> [Prompt] Exact reproductions of all the entries, please, and no pictures.

---------- Dataset records ----------

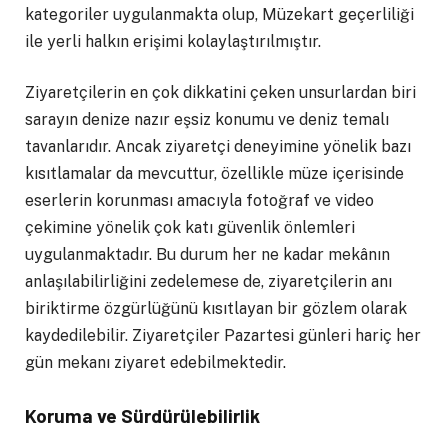
kategoriler uygulanmakta olup, Müzekart geçerliliği
ile yerli halkın erişimi kolaylaştırılmıştır.
Ziyaretçilerin en çok dikkatini çeken unsurlardan biri
sarayın denize nazır eşsiz konumu ve deniz temalı
tavanlarıdır. Ancak ziyaretçi deneyimine yönelik bazı
kısıtlamalar da mevcuttur, özellikle müze içerisinde
eserlerin korunması amacıyla fotoğraf ve video
çekimine yönelik çok katı güvenlik önlemleri
uygulanmaktadır. Bu durum her ne kadar mekânın
anlaşılabilirliğini zedelemese de, ziyaretçilerin anı
biriktirme özgürlüğünü kısıtlayan bir gözlem olarak
kaydedilebilir. Ziyaretçiler Pazartesi günleri hariç her
gün mekanı ziyaret edebilmektedir.
Koruma ve Sürdürülebilirlik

----------

> [Response to this task]
kategoriler uygulanmakta olup, Müzekart geçerliliği
ile yerli halkın erişimi kolaylaştırılmıştır.
Ziyaretçilerin en çok dikkatini çeken unsurlardan biri
sarayın denize nazır eşsiz konumu ve deniz temalı
tavanlarıdır. Ancak ziyaretçi deneyimine yönelik bazı
kısıtlamalar da mevcuttur, özellikle müze içerisinde
eserlerin korunması amacıyla fotoğraf ve video
çekimine yönelik çok katı güvenlik önlemleri
uygulanmaktadır. Bu durum her ne kadar mekânın
anlaşılabilirliğini zedelemese de, ziyaretçilerin anı
biriktirme özgürlüğünü kısıtlayan bir gözlem olarak
kaydedilebilir. Ziyaretçiler Pazartesi günleri hariç her
gün mekanı ziyaret edebilmektedir.
Koruma ve Sürdürülebilirlik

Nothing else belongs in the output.